- [Problem description]:
The answer is to be all of the data below, reproduced exactly.

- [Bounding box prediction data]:
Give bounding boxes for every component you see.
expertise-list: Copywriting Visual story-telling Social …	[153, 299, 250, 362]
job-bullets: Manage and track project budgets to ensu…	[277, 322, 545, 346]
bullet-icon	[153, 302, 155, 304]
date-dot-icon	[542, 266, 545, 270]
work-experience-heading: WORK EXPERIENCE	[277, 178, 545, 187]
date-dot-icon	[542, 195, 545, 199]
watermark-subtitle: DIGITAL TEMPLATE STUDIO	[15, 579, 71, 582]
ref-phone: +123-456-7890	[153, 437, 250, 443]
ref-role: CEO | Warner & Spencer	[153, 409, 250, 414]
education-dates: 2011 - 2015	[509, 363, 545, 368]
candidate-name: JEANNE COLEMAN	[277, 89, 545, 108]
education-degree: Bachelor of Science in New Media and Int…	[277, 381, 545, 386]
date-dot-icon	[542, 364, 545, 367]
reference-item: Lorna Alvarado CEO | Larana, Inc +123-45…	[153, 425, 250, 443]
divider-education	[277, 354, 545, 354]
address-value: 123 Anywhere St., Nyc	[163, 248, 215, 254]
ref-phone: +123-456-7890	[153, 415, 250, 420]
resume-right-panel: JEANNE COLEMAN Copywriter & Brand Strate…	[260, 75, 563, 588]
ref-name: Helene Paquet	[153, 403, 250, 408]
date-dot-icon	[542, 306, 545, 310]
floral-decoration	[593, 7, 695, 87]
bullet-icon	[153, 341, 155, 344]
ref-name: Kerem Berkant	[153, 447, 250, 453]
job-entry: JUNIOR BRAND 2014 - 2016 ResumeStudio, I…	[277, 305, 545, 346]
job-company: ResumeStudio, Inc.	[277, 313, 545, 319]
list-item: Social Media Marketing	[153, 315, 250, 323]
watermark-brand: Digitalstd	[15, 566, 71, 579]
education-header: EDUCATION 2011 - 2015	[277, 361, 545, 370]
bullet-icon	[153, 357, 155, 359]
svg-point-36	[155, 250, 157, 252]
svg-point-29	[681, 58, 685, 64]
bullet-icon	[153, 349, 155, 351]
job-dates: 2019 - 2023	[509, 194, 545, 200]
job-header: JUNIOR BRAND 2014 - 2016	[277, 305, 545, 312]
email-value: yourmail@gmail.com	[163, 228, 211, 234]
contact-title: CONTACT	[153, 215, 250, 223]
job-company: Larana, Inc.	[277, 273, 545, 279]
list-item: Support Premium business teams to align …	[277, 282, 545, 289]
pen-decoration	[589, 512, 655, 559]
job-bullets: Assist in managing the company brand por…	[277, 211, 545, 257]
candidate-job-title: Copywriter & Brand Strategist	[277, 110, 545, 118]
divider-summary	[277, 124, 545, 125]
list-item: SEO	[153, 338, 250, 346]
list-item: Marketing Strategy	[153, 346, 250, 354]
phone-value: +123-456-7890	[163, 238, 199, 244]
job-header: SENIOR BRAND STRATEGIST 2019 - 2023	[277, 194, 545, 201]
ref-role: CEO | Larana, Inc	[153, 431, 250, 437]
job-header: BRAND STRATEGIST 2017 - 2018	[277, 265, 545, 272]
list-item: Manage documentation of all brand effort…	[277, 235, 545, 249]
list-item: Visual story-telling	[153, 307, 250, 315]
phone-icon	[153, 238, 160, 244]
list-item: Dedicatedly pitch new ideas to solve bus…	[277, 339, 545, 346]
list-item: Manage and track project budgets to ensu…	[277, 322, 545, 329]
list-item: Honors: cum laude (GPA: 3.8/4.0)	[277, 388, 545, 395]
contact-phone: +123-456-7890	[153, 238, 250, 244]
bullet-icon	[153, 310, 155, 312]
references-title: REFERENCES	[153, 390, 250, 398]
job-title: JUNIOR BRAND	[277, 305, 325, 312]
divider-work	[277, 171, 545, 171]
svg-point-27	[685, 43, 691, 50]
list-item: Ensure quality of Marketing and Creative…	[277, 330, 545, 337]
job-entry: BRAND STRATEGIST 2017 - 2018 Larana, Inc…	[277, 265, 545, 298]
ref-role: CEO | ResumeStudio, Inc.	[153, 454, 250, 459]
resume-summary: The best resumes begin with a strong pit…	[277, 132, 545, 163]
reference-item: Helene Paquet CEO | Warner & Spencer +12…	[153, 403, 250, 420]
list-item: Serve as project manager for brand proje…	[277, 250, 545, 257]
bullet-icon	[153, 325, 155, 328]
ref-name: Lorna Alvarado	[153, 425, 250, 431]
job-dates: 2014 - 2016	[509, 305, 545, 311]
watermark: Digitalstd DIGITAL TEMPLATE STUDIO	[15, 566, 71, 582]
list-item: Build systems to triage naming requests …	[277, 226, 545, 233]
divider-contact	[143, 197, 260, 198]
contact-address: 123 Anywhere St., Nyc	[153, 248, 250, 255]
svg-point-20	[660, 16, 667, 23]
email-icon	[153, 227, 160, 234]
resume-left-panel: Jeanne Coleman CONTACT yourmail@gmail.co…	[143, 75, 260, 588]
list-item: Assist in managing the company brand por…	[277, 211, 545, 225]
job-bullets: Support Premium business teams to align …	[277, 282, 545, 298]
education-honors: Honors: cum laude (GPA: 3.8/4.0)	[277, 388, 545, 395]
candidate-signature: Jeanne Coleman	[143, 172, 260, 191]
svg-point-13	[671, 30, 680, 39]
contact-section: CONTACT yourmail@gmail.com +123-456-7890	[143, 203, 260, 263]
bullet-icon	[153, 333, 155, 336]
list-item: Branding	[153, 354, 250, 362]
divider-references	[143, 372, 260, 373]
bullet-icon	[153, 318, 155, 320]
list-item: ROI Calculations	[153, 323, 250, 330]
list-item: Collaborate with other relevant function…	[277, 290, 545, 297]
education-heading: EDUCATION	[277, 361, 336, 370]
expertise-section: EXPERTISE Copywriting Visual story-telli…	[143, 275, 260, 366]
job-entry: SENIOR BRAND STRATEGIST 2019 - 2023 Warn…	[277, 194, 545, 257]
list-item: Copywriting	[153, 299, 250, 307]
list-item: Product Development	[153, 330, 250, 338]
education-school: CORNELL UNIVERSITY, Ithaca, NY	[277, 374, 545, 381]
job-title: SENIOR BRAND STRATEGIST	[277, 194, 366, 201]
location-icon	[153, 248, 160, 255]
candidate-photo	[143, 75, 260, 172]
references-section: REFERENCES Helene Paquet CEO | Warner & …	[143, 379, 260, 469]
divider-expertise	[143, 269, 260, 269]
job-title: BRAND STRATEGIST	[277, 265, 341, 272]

- [Reply to the task]:
Give bounding boxes for every component you see.
expertise-list: Copywriting Visual story-telling Social …	[153, 299, 250, 362]
job-bullets: Manage and track project budgets to ensu…	[277, 322, 545, 346]
bullet-icon	[153, 302, 155, 304]
date-dot-icon	[542, 266, 545, 270]
work-experience-heading: WORK EXPERIENCE	[277, 178, 545, 187]
date-dot-icon	[542, 195, 545, 199]
watermark-subtitle: DIGITAL TEMPLATE STUDIO	[15, 579, 71, 582]
ref-phone: +123-456-7890	[153, 437, 250, 443]
ref-role: CEO | Warner & Spencer	[153, 409, 250, 414]
education-dates: 2011 - 2015	[509, 363, 545, 368]
candidate-name: JEANNE COLEMAN	[277, 89, 545, 108]
education-degree: Bachelor of Science in New Media and Int…	[277, 381, 545, 386]
date-dot-icon	[542, 364, 545, 367]
reference-item: Lorna Alvarado CEO | Larana, Inc +123-45…	[153, 425, 250, 443]
divider-education	[277, 354, 545, 354]
address-value: 123 Anywhere St., Nyc	[163, 248, 215, 254]
ref-phone: +123-456-7890	[153, 415, 250, 420]
resume-right-panel: JEANNE COLEMAN Copywriter & Brand Strate…	[260, 75, 563, 588]
ref-name: Helene Paquet	[153, 403, 250, 408]
date-dot-icon	[542, 306, 545, 310]
floral-decoration	[593, 7, 695, 87]
bullet-icon	[153, 341, 155, 344]
ref-name: Kerem Berkant	[153, 447, 250, 453]
job-entry: JUNIOR BRAND 2014 - 2016 ResumeStudio, I…	[277, 305, 545, 346]
job-company: ResumeStudio, Inc.	[277, 313, 545, 319]
list-item: Social Media Marketing	[153, 315, 250, 323]
watermark-brand: Digitalstd	[15, 566, 71, 579]
education-header: EDUCATION 2011 - 2015	[277, 361, 545, 370]
bullet-icon	[153, 357, 155, 359]
svg-point-36	[155, 250, 157, 252]
svg-point-29	[681, 58, 685, 64]
bullet-icon	[153, 349, 155, 351]
job-dates: 2019 - 2023	[509, 194, 545, 200]
job-header: JUNIOR BRAND 2014 - 2016	[277, 305, 545, 312]
email-value: yourmail@gmail.com	[163, 228, 211, 234]
contact-title: CONTACT	[153, 215, 250, 223]
job-company: Larana, Inc.	[277, 273, 545, 279]
list-item: Support Premium business teams to align …	[277, 282, 545, 289]
pen-decoration	[589, 512, 655, 559]
job-bullets: Assist in managing the company brand por…	[277, 211, 545, 257]
candidate-job-title: Copywriter & Brand Strategist	[277, 110, 545, 118]
divider-summary	[277, 124, 545, 125]
list-item: SEO	[153, 338, 250, 346]
list-item: Marketing Strategy	[153, 346, 250, 354]
phone-value: +123-456-7890	[163, 238, 199, 244]
job-header: SENIOR BRAND STRATEGIST 2019 - 2023	[277, 194, 545, 201]
ref-role: CEO | Larana, Inc	[153, 431, 250, 437]
job-header: BRAND STRATEGIST 2017 - 2018	[277, 265, 545, 272]
list-item: Manage documentation of all brand effort…	[277, 235, 545, 249]
list-item: Visual story-telling	[153, 307, 250, 315]
phone-icon	[153, 238, 160, 244]
list-item: Dedicatedly pitch new ideas to solve bus…	[277, 339, 545, 346]
list-item: Manage and track project budgets to ensu…	[277, 322, 545, 329]
list-item: Honors: cum laude (GPA: 3.8/4.0)	[277, 388, 545, 395]
contact-phone: +123-456-7890	[153, 238, 250, 244]
bullet-icon	[153, 310, 155, 312]
references-title: REFERENCES	[153, 390, 250, 398]
job-title: JUNIOR BRAND	[277, 305, 325, 312]
divider-work	[277, 171, 545, 171]
svg-point-27	[685, 43, 691, 50]
list-item: Ensure quality of Marketing and Creative…	[277, 330, 545, 337]
job-entry: BRAND STRATEGIST 2017 - 2018 Larana, Inc…	[277, 265, 545, 298]
ref-role: CEO | ResumeStudio, Inc.	[153, 454, 250, 459]
resume-summary: The best resumes begin with a strong pit…	[277, 132, 545, 163]
reference-item: Helene Paquet CEO | Warner & Spencer +12…	[153, 403, 250, 420]
list-item: Serve as project manager for brand proje…	[277, 250, 545, 257]
bullet-icon	[153, 325, 155, 328]
ref-name: Lorna Alvarado	[153, 425, 250, 431]
job-dates: 2014 - 2016	[509, 305, 545, 311]
watermark: Digitalstd DIGITAL TEMPLATE STUDIO	[15, 566, 71, 582]
list-item: Build systems to triage naming requests …	[277, 226, 545, 233]
divider-contact	[143, 197, 260, 198]
contact-address: 123 Anywhere St., Nyc	[153, 248, 250, 255]
svg-point-20	[660, 16, 667, 23]
email-icon	[153, 227, 160, 234]
resume-left-panel: Jeanne Coleman CONTACT yourmail@gmail.co…	[143, 75, 260, 588]
list-item: Assist in managing the company brand por…	[277, 211, 545, 225]
job-bullets: Support Premium business teams to align …	[277, 282, 545, 298]
education-honors: Honors: cum laude (GPA: 3.8/4.0)	[277, 388, 545, 395]
candidate-signature: Jeanne Coleman	[143, 172, 260, 191]
svg-point-13	[671, 30, 680, 39]
contact-section: CONTACT yourmail@gmail.com +123-456-7890	[143, 203, 260, 263]
bullet-icon	[153, 333, 155, 336]
list-item: Branding	[153, 354, 250, 362]
divider-references	[143, 372, 260, 373]
bullet-icon	[153, 318, 155, 320]
list-item: ROI Calculations	[153, 323, 250, 330]
list-item: Collaborate with other relevant function…	[277, 290, 545, 297]
education-heading: EDUCATION	[277, 361, 336, 370]
expertise-section: EXPERTISE Copywriting Visual story-telli…	[143, 275, 260, 366]
job-entry: SENIOR BRAND STRATEGIST 2019 - 2023 Warn…	[277, 194, 545, 257]
list-item: Copywriting	[153, 299, 250, 307]
list-item: Product Development	[153, 330, 250, 338]
education-school: CORNELL UNIVERSITY, Ithaca, NY	[277, 374, 545, 381]
job-title: SENIOR BRAND STRATEGIST	[277, 194, 366, 201]
location-icon	[153, 248, 160, 255]
candidate-photo	[143, 75, 260, 172]
references-section: REFERENCES Helene Paquet CEO | Warner & …	[143, 379, 260, 469]
divider-expertise	[143, 269, 260, 269]
job-title: BRAND STRATEGIST	[277, 265, 341, 272]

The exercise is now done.